Congress ordered the EPA and Fish and Wildlife Services (FWS) to study and clean pollution at the FWS-owned John Heinz National Wildlife Refuge at Tinicum near Philadelphia, Pennsylvania in 1980. Little waste has been cleaned up since that time and contaminants are still leaking into the Darby Creek, running through the refuge, even though it was made a Superfund site in 2001. (RELATED: Wildlife Refuge Polluted For Nearly 50 YEARS As EPA ‘Studies’)

“It’s been a long, slow process,” Darby Creek Valley Association President Jaclyn Rhoads told The Daily Caller News Foundation. “We’re all frustrated. The residents are frustrated.”

“If it were in a much more affluent community or had people with connections to elected officials, you might have seen quicker action,” she continued. “They’re still waiting for a final action that fully addresses the problem.”

Rhoads’ association has fought to protect the Darby Creek watershed since 1988. The group received EPA funding in recent years to hire an expert that can explain the agency’s scientific findings in a way the public can understand.

The Eastwick community in southwestern Philadelphia was among the neighborhoods the pollution at the refuge affected. Eastwick’s 26 percent poverty rate was double the national rate, and its median household income was around $15,600 short of the country’s median household income.

The neighborhood is also 43 percent black – more than triple the national ratio.

“We’re talking about a community that is in the minority,” Rhoads told TheDCNF, regarding the neighborhood’s income level. “We’re not talking about an affluent community that can pull together their resources and fight back. They didn’t have resources to leverage.”

Eastwick, for example, didn’t “have the resources to hire a lawyer,” Rhoads told TheDCNF, though “they now have support of a community legal firm.”

Meanwhile, the Navy is currently in litigation about its share of the pollution harming Darby Creek, though its contaminants were discovered in 1969. Other polluters the EPA identified include a local county government, hospitals and defense contractors.

Pollution has seriously harmed the ecosystem and area fish consequently aren’t safe for human consumption, EPA reports through the decades have shown.

Nearby residents have also complained about ties between the pollution and cancer since at least the 1980s. Eastwick had a “statistically significant” greater number of cancer cases, according to a study the EPA commissioned in 2012 – decades after pollution dangers were discovered.

Additionally, the Darby Creek occasionally floods into Eastwick, carrying pollution from a closed landfill on the Superfund site with it, according to Rhoads.

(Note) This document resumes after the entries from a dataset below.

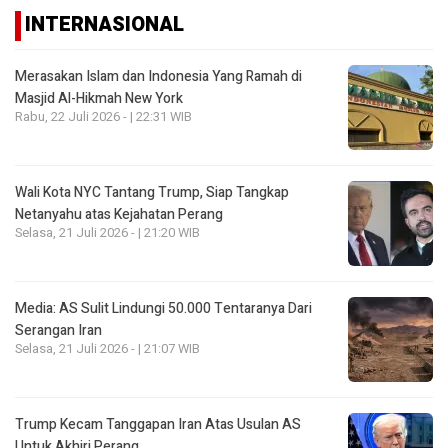
INTERNASIONAL
Merasakan Islam dan Indonesia Yang Ramah di
Masjid Al-Hikmah New York
Rabu, 22 Juli 2026 - | 22:31 WIB
Wali Kota NYC Tantang Trump, Siap Tangkap
Netanyahu atas Kejahatan Perang
Selasa, 21 Juli 2026 - | 21:20 WIB
Media: AS Sulit Lindungi 50.000 Tentaranya Dari
Serangan Iran
Selasa, 21 Juli 2026 - | 21:07 WIB
Trump Kecam Tanggapan Iran Atas Usulan AS
Untuk Akhiri Perang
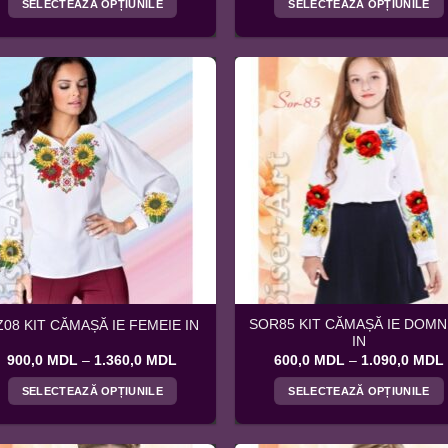
SELECTEAZĂ OPȚIUNILE
SELECTEAZĂ OPȚIUNILE
900,0 MDL
până
Acest
Acest
la
produs
produs
1.600,0 MDL
are
are
mai
mai
multe
multe
variații.
variații.
Opțiunile
Opțiunile
pot
pot
fi
fi
alese
alese
în
în
pagina
pagina
produsului.
produsului.
SOR85 KIT CĂMAȘĂ IE DOMN
Z08 KIT CĂMAȘĂ IE FEMEIE IN
IN
Interval
900,0
MDL
–
1.360,0
MDL
600,0
MDL
–
1.090,0
MDL
de
prețuri:
SELECTEAZĂ OPȚIUNILE
SELECTEAZĂ OPȚIUNILE
900,0 MDL
până
Acest
Acest
la
produs
produs
1.360,0 MDL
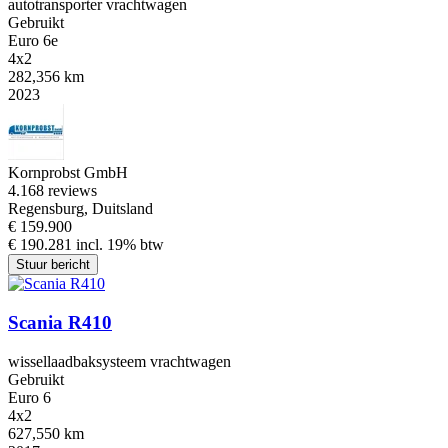
autotransporter vrachtwagen
Gebruikt
Euro 6e
4x2
282,356 km
2023
Kornprobst GmbH
4.1
68 reviews
Regensburg, Duitsland
€ 159.900
€ 190.281 incl. 19% btw
Stuur bericht
Scania R410
wissellaadbaksysteem vrachtwagen
Gebruikt
Euro 6
4x2
627,550 km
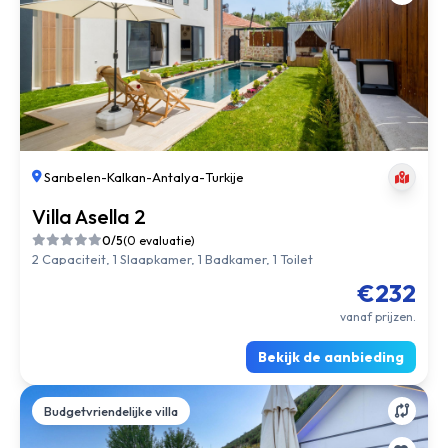
Sarıbelen
-
Kalkan
-
Antalya
-
Turkije
Villa Asella 2
0/5
(0 evaluatie)
2 Capaciteit, 1 Slaapkamer, 1 Badkamer, 1 Toilet
€232
vanaf prijzen.
Bekijk de aanbieding
Budgetvriendelijke villa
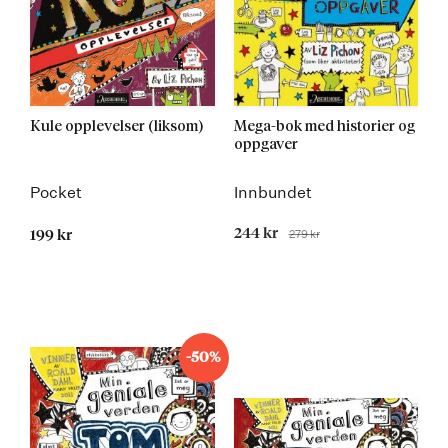
Kule opplevelser (liksom)
Mega-bok med historier og
oppgaver
Pocket
Innbundet
Tilbudspris
244 kr
279 kr
199 kr
Før
-50%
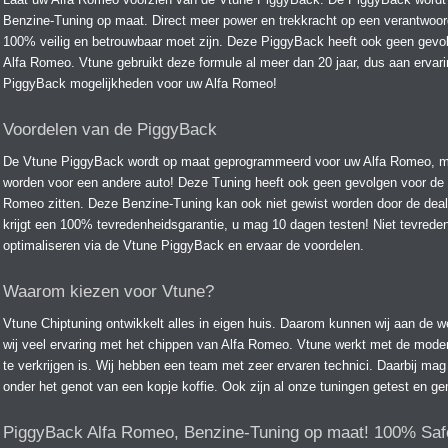
Benzine-Tuning op maat. Direct meer power en trekkracht op een verantwoor
100% veilig en betrouwbaar moet zijn. Deze PiggyBack heeft ook geen gevo
Alfa Romeo. Vtune gebruikt deze formule al meer dan 20 jaar, dus aan ervar
PiggyBack mogelijkheden voor uw Alfa Romeo!
Voordelen van de PiggyBack
De Vtune PiggyBack wordt op maat geprogrammeerd voor uw Alfa Romeo, 
worden voor een andere auto! Deze Tuning heeft ook geen gevolgen voor de e
Romeo zitten. Deze Benzine-Tuning kan ook niet gewist worden door de dea
krijgt een 100% tevredenheidsgarantie, u mag 10 dagen testen! Niet tevreden
optimaliseren via de Vtune PiggyBack en ervaar de voordelen.
Waarom kiezen voor Vtune?
Vtune Chiptuning ontwikkelt alles in eigen huis. Daarom kunnen wij aan de w
wij veel ervaring met het chippen van Alfa Romeo. Vtune werkt met de moder
te verkrijgen is. Wij hebben een team met zeer ervaren technici. Daarbij mag
onder het genot van een kopje koffie. Ook zijn al onze tuningen getest en gem
PiggyBack Alfa Romeo, Benzine-Tuning op maat! 100% Saf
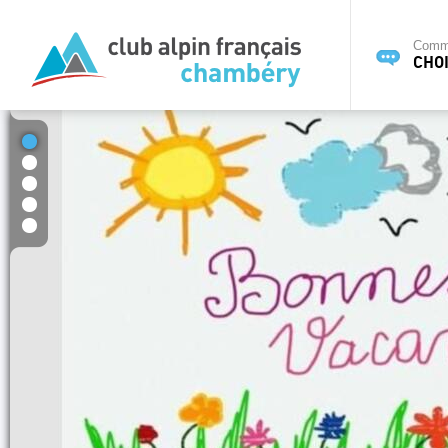
Commi
CHOI
1
2
3
4
5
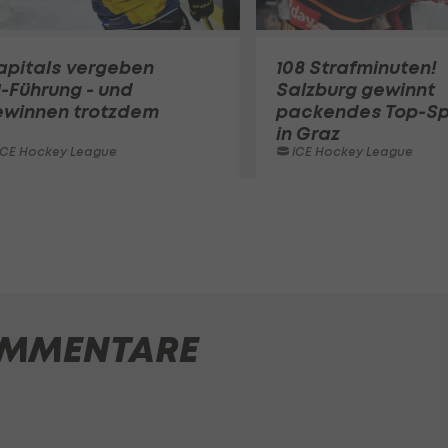
apitals vergeben
108 Strafminuten!
1-Führung - und
Salzburg gewinnt
ewinnen trotzdem
packendes Top-Sp
in Graz
ICE Hockey League
ICE Hockey League
MMENTARE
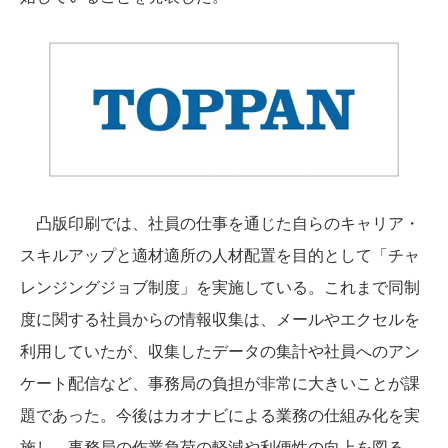
凸版印刷では、社員の仕事を通じた自らのキャリア・
スキルアップと適材適所の人材配置を目的として「チャ
レンジングジョブ制度」を実施している。これまで同制
度に関する社員からの情報収集は、メールやエクセルを
利用していたが、収集したデータの集計や社員へのアン
ケート配信など、事務局の負担が非常に大きいことが課
題であった。今後はカオナビによる業務の仕組み化を実
施し、事務局の作業負荷の軽減や利便性の向上を図る。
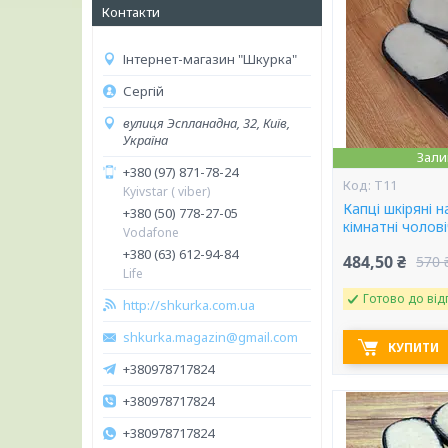
Контакти
Інтернет-магазин "Шкурка"
Сергій
вулиця Эспланадна, 32, Київ,
Україна
Зали
+380 (97) 871-78-24
Т11
Kyivstar ( viber)
Капці шкіряні н
+380 (50) 778-27-05
кімнатні чолові
Vodafone
+380 (63) 612-94-84
484,50 ₴
570 
Life
Готово до від
http://shkurka.com.ua
shkurka.magazin@gmail.com
КУПИТИ
+380978717824
+380978717824
+380978717824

“We’re talking about pollution from the clear view landfill migrating out into the community and not just staying in the creek,” she told TheDCNF. Eastwick residents fought off a developer seeking to develop on a 100-acre parcel of land that likely would have increased flooding, Rhoads noted.

Meanwhile, pollution dangers at a privately owned and polluted Superfund site about 10 miles away in the somewhat-industrialized Chester, Pennsylvania were discovered around the same time as those at the refuge.

That site was fully cleaned in about a decade, though census data shows its poverty rate and the percentage of its population which is black, are higher than Eastwick’s, with a lower median household income.